◆ **BRIEF**
Transcribe the records below in full; pictures stay out of the copy.

>>>

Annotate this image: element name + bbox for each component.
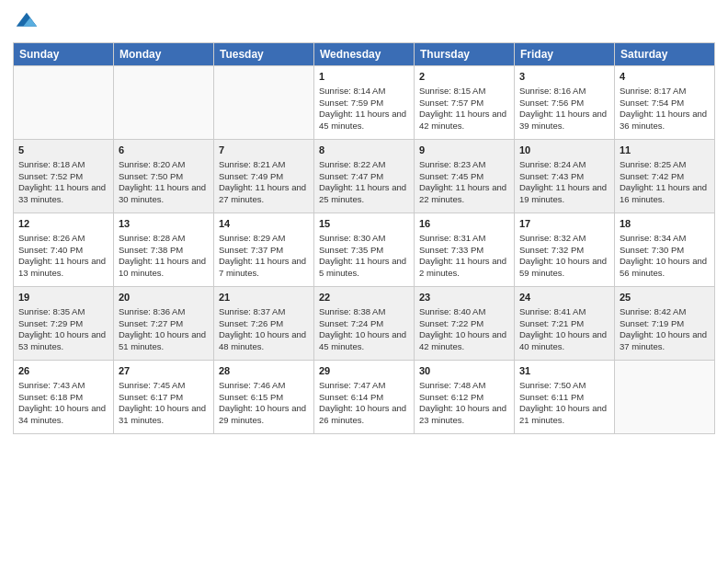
day-info-line: Sunset: 7:35 PM: [319, 245, 409, 257]
day-info-line: Daylight: 11 hours and 45 minutes.: [319, 109, 409, 132]
calendar-cell: [114, 66, 214, 140]
day-info-line: Sunset: 7:56 PM: [519, 98, 609, 109]
day-number: 7: [219, 144, 309, 157]
calendar-cell: 8Sunrise: 8:22 AMSunset: 7:47 PMDaylight…: [314, 140, 415, 213]
day-info-line: Sunset: 7:52 PM: [18, 171, 108, 183]
calendar-cell: 6Sunrise: 8:20 AMSunset: 7:50 PMDaylight…: [114, 140, 214, 213]
calendar-cell: 29Sunrise: 7:47 AMSunset: 6:14 PMDayligh…: [314, 361, 415, 434]
day-info-line: Sunrise: 8:28 AM: [119, 233, 209, 245]
day-info-line: Daylight: 10 hours and 37 minutes.: [620, 329, 710, 353]
day-number: 18: [620, 217, 710, 231]
day-info-line: Sunset: 7:40 PM: [18, 245, 108, 257]
day-info-line: Daylight: 11 hours and 10 minutes.: [119, 256, 209, 280]
calendar-cell: 5Sunrise: 8:18 AMSunset: 7:52 PMDaylight…: [14, 140, 114, 213]
day-info-line: Daylight: 11 hours and 16 minutes.: [620, 182, 710, 206]
day-info-line: Daylight: 10 hours and 29 minutes.: [219, 403, 309, 427]
day-info-line: Sunset: 6:18 PM: [18, 392, 108, 404]
day-info-line: Sunrise: 7:47 AM: [319, 380, 409, 392]
day-number: 5: [18, 144, 108, 157]
calendar-cell: 17Sunrise: 8:32 AMSunset: 7:32 PMDayligh…: [515, 213, 615, 287]
day-info-line: Sunset: 6:17 PM: [119, 392, 209, 404]
day-info-line: Daylight: 10 hours and 56 minutes.: [620, 256, 710, 280]
day-info-line: Daylight: 10 hours and 51 minutes.: [119, 329, 209, 353]
calendar-cell: 4Sunrise: 8:17 AMSunset: 7:54 PMDaylight…: [615, 66, 715, 140]
day-number: 29: [319, 364, 409, 378]
calendar-week-row: 19Sunrise: 8:35 AMSunset: 7:29 PMDayligh…: [14, 287, 715, 361]
calendar-cell: 30Sunrise: 7:48 AMSunset: 6:12 PMDayligh…: [415, 361, 515, 434]
calendar-weekday-monday: Monday: [114, 43, 214, 66]
day-info-line: Sunrise: 8:35 AM: [18, 306, 108, 318]
day-info-line: Sunrise: 7:48 AM: [419, 380, 509, 392]
day-info-line: Sunset: 7:49 PM: [219, 171, 309, 183]
day-number: 21: [219, 291, 309, 304]
calendar-cell: [214, 66, 314, 140]
day-number: 9: [419, 144, 509, 157]
day-number: 12: [18, 217, 108, 231]
day-info-line: Sunset: 7:21 PM: [519, 318, 609, 330]
day-number: 26: [18, 364, 108, 378]
day-info-line: Sunset: 7:50 PM: [119, 171, 209, 183]
day-number: 23: [419, 291, 509, 304]
calendar-cell: 23Sunrise: 8:40 AMSunset: 7:22 PMDayligh…: [415, 287, 515, 361]
day-info-line: Sunrise: 8:18 AM: [18, 159, 108, 171]
day-info-line: Daylight: 10 hours and 34 minutes.: [18, 403, 108, 427]
logo: [13, 9, 42, 35]
calendar-cell: 19Sunrise: 8:35 AMSunset: 7:29 PMDayligh…: [14, 287, 114, 361]
day-info-line: Daylight: 10 hours and 59 minutes.: [519, 256, 609, 280]
day-info-line: Sunrise: 8:22 AM: [319, 159, 409, 171]
calendar-cell: 20Sunrise: 8:36 AMSunset: 7:27 PMDayligh…: [114, 287, 214, 361]
day-number: 1: [319, 70, 409, 84]
day-number: 22: [319, 291, 409, 304]
day-number: 6: [119, 144, 209, 157]
calendar-cell: 24Sunrise: 8:41 AMSunset: 7:21 PMDayligh…: [515, 287, 615, 361]
calendar-cell: 21Sunrise: 8:37 AMSunset: 7:26 PMDayligh…: [214, 287, 314, 361]
calendar-week-row: 1Sunrise: 8:14 AMSunset: 7:59 PMDaylight…: [14, 66, 715, 140]
day-number: 3: [519, 70, 609, 84]
day-info-line: Sunrise: 8:20 AM: [119, 159, 209, 171]
day-number: 17: [519, 217, 609, 231]
day-info-line: Sunrise: 8:26 AM: [18, 233, 108, 245]
calendar-header-row: SundayMondayTuesdayWednesdayThursdayFrid…: [14, 43, 715, 66]
day-info-line: Daylight: 10 hours and 42 minutes.: [419, 329, 509, 353]
day-info-line: Sunset: 7:27 PM: [119, 318, 209, 330]
day-info-line: Sunrise: 7:50 AM: [519, 380, 609, 392]
day-info-line: Sunrise: 8:42 AM: [620, 306, 710, 318]
day-number: 11: [620, 144, 710, 157]
page-header: [13, 9, 715, 35]
day-info-line: Daylight: 11 hours and 33 minutes.: [18, 182, 108, 206]
day-info-line: Daylight: 10 hours and 21 minutes.: [519, 403, 609, 427]
day-info-line: Sunrise: 8:14 AM: [319, 86, 409, 98]
day-info-line: Sunset: 7:24 PM: [319, 318, 409, 330]
day-info-line: Sunset: 7:37 PM: [219, 245, 309, 257]
day-info-line: Daylight: 10 hours and 53 minutes.: [18, 329, 108, 353]
day-info-line: Sunrise: 8:32 AM: [519, 233, 609, 245]
day-number: 25: [620, 291, 710, 304]
day-info-line: Daylight: 11 hours and 5 minutes.: [319, 256, 409, 280]
day-info-line: Daylight: 10 hours and 26 minutes.: [319, 403, 409, 427]
day-info-line: Daylight: 10 hours and 31 minutes.: [119, 403, 209, 427]
day-info-line: Daylight: 11 hours and 27 minutes.: [219, 182, 309, 206]
day-number: 19: [18, 291, 108, 304]
day-info-line: Sunset: 7:45 PM: [419, 171, 509, 183]
day-info-line: Sunset: 7:33 PM: [419, 245, 509, 257]
day-info-line: Sunset: 7:19 PM: [620, 318, 710, 330]
day-info-line: Sunrise: 8:29 AM: [219, 233, 309, 245]
day-info-line: Sunrise: 8:21 AM: [219, 159, 309, 171]
day-info-line: Sunrise: 8:41 AM: [519, 306, 609, 318]
calendar-weekday-friday: Friday: [515, 43, 615, 66]
calendar-cell: 18Sunrise: 8:34 AMSunset: 7:30 PMDayligh…: [615, 213, 715, 287]
day-info-line: Sunrise: 8:25 AM: [620, 159, 710, 171]
day-number: 20: [119, 291, 209, 304]
day-number: 8: [319, 144, 409, 157]
calendar-cell: 9Sunrise: 8:23 AMSunset: 7:45 PMDaylight…: [415, 140, 515, 213]
day-number: 30: [419, 364, 509, 378]
logo-icon: [13, 9, 39, 35]
day-info-line: Daylight: 10 hours and 40 minutes.: [519, 329, 609, 353]
day-info-line: Sunset: 7:30 PM: [620, 245, 710, 257]
calendar-cell: 27Sunrise: 7:45 AMSunset: 6:17 PMDayligh…: [114, 361, 214, 434]
calendar-cell: 15Sunrise: 8:30 AMSunset: 7:35 PMDayligh…: [314, 213, 415, 287]
day-info-line: Sunset: 6:11 PM: [519, 392, 609, 404]
calendar-cell: [14, 66, 114, 140]
day-info-line: Sunrise: 7:43 AM: [18, 380, 108, 392]
day-info-line: Daylight: 11 hours and 36 minutes.: [620, 109, 710, 132]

<<<

◆ **OUTPUT FOR THIS TASK**
Annotate this image: element name + bbox for each component.
day-info-line: Sunset: 7:35 PM: [319, 245, 409, 257]
day-info-line: Daylight: 11 hours and 45 minutes.: [319, 109, 409, 132]
calendar-cell: [114, 66, 214, 140]
day-info-line: Sunset: 7:56 PM: [519, 98, 609, 109]
day-number: 7: [219, 144, 309, 157]
calendar-cell: 8Sunrise: 8:22 AMSunset: 7:47 PMDaylight…: [314, 140, 415, 213]
day-info-line: Sunset: 7:52 PM: [18, 171, 108, 183]
calendar-cell: 6Sunrise: 8:20 AMSunset: 7:50 PMDaylight…: [114, 140, 214, 213]
calendar-cell: 29Sunrise: 7:47 AMSunset: 6:14 PMDayligh…: [314, 361, 415, 434]
day-info-line: Sunrise: 8:28 AM: [119, 233, 209, 245]
day-info-line: Daylight: 10 hours and 37 minutes.: [620, 329, 710, 353]
day-number: 18: [620, 217, 710, 231]
day-info-line: Sunset: 7:40 PM: [18, 245, 108, 257]
day-info-line: Daylight: 11 hours and 10 minutes.: [119, 256, 209, 280]
calendar-cell: 5Sunrise: 8:18 AMSunset: 7:52 PMDaylight…: [14, 140, 114, 213]
day-info-line: Daylight: 11 hours and 16 minutes.: [620, 182, 710, 206]
day-info-line: Daylight: 10 hours and 29 minutes.: [219, 403, 309, 427]
day-info-line: Sunset: 6:18 PM: [18, 392, 108, 404]
day-info-line: Sunrise: 7:47 AM: [319, 380, 409, 392]
day-number: 5: [18, 144, 108, 157]
calendar-cell: 17Sunrise: 8:32 AMSunset: 7:32 PMDayligh…: [515, 213, 615, 287]
day-info-line: Sunset: 6:17 PM: [119, 392, 209, 404]
day-info-line: Daylight: 10 hours and 56 minutes.: [620, 256, 710, 280]
day-info-line: Daylight: 10 hours and 51 minutes.: [119, 329, 209, 353]
calendar-cell: 4Sunrise: 8:17 AMSunset: 7:54 PMDaylight…: [615, 66, 715, 140]
day-number: 29: [319, 364, 409, 378]
calendar-week-row: 19Sunrise: 8:35 AMSunset: 7:29 PMDayligh…: [14, 287, 715, 361]
calendar-cell: 30Sunrise: 7:48 AMSunset: 6:12 PMDayligh…: [415, 361, 515, 434]
calendar-weekday-monday: Monday: [114, 43, 214, 66]
day-info-line: Sunrise: 8:35 AM: [18, 306, 108, 318]
day-info-line: Sunrise: 7:48 AM: [419, 380, 509, 392]
day-info-line: Sunset: 7:49 PM: [219, 171, 309, 183]
day-number: 21: [219, 291, 309, 304]
calendar-cell: [214, 66, 314, 140]
day-number: 9: [419, 144, 509, 157]
day-number: 12: [18, 217, 108, 231]
day-info-line: Sunset: 7:21 PM: [519, 318, 609, 330]
day-number: 26: [18, 364, 108, 378]
day-info-line: Sunset: 7:50 PM: [119, 171, 209, 183]
day-number: 23: [419, 291, 509, 304]
calendar-cell: 23Sunrise: 8:40 AMSunset: 7:22 PMDayligh…: [415, 287, 515, 361]
day-info-line: Sunrise: 8:18 AM: [18, 159, 108, 171]
day-info-line: Daylight: 10 hours and 34 minutes.: [18, 403, 108, 427]
logo: [13, 9, 42, 35]
calendar-cell: 19Sunrise: 8:35 AMSunset: 7:29 PMDayligh…: [14, 287, 114, 361]
day-info-line: Daylight: 10 hours and 59 minutes.: [519, 256, 609, 280]
day-info-line: Sunrise: 8:22 AM: [319, 159, 409, 171]
calendar-cell: 20Sunrise: 8:36 AMSunset: 7:27 PMDayligh…: [114, 287, 214, 361]
day-number: 1: [319, 70, 409, 84]
day-number: 22: [319, 291, 409, 304]
day-number: 6: [119, 144, 209, 157]
calendar-cell: 24Sunrise: 8:41 AMSunset: 7:21 PMDayligh…: [515, 287, 615, 361]
calendar-cell: 21Sunrise: 8:37 AMSunset: 7:26 PMDayligh…: [214, 287, 314, 361]
calendar-week-row: 1Sunrise: 8:14 AMSunset: 7:59 PMDaylight…: [14, 66, 715, 140]
day-number: 3: [519, 70, 609, 84]
day-info-line: Sunrise: 8:20 AM: [119, 159, 209, 171]
day-number: 17: [519, 217, 609, 231]
day-info-line: Sunrise: 8:26 AM: [18, 233, 108, 245]
calendar-header-row: SundayMondayTuesdayWednesdayThursdayFrid…: [14, 43, 715, 66]
day-info-line: Daylight: 10 hours and 42 minutes.: [419, 329, 509, 353]
day-info-line: Sunset: 7:27 PM: [119, 318, 209, 330]
day-info-line: Sunrise: 7:50 AM: [519, 380, 609, 392]
day-info-line: Sunrise: 8:42 AM: [620, 306, 710, 318]
day-number: 11: [620, 144, 710, 157]
page-header: [13, 9, 715, 35]
day-info-line: Daylight: 11 hours and 33 minutes.: [18, 182, 108, 206]
day-info-line: Daylight: 10 hours and 21 minutes.: [519, 403, 609, 427]
day-info-line: Sunrise: 8:14 AM: [319, 86, 409, 98]
day-info-line: Sunset: 7:24 PM: [319, 318, 409, 330]
day-info-line: Sunset: 7:37 PM: [219, 245, 309, 257]
day-info-line: Daylight: 10 hours and 53 minutes.: [18, 329, 108, 353]
day-info-line: Sunrise: 8:32 AM: [519, 233, 609, 245]
day-number: 25: [620, 291, 710, 304]
day-info-line: Daylight: 11 hours and 5 minutes.: [319, 256, 409, 280]
day-info-line: Daylight: 10 hours and 26 minutes.: [319, 403, 409, 427]
day-info-line: Daylight: 10 hours and 31 minutes.: [119, 403, 209, 427]
day-info-line: Daylight: 11 hours and 27 minutes.: [219, 182, 309, 206]
day-number: 19: [18, 291, 108, 304]
day-info-line: Sunset: 7:45 PM: [419, 171, 509, 183]
day-info-line: Sunset: 7:33 PM: [419, 245, 509, 257]
day-info-line: Sunset: 7:19 PM: [620, 318, 710, 330]
day-info-line: Sunrise: 8:29 AM: [219, 233, 309, 245]
day-info-line: Sunrise: 8:21 AM: [219, 159, 309, 171]
day-info-line: Sunrise: 8:41 AM: [519, 306, 609, 318]
calendar-weekday-friday: Friday: [515, 43, 615, 66]
calendar-cell: 18Sunrise: 8:34 AMSunset: 7:30 PMDayligh…: [615, 213, 715, 287]
day-info-line: Sunrise: 8:25 AM: [620, 159, 710, 171]
day-number: 20: [119, 291, 209, 304]
day-number: 8: [319, 144, 409, 157]
calendar-cell: 9Sunrise: 8:23 AMSunset: 7:45 PMDaylight…: [415, 140, 515, 213]
day-number: 30: [419, 364, 509, 378]
logo-icon: [13, 9, 39, 35]
day-info-line: Daylight: 10 hours and 40 minutes.: [519, 329, 609, 353]
day-info-line: Sunset: 7:30 PM: [620, 245, 710, 257]
calendar-cell: 27Sunrise: 7:45 AMSunset: 6:17 PMDayligh…: [114, 361, 214, 434]
calendar-cell: 15Sunrise: 8:30 AMSunset: 7:35 PMDayligh…: [314, 213, 415, 287]
day-info-line: Sunset: 6:11 PM: [519, 392, 609, 404]
calendar-cell: [14, 66, 114, 140]
day-info-line: Sunrise: 7:43 AM: [18, 380, 108, 392]
day-info-line: Daylight: 11 hours and 36 minutes.: [620, 109, 710, 132]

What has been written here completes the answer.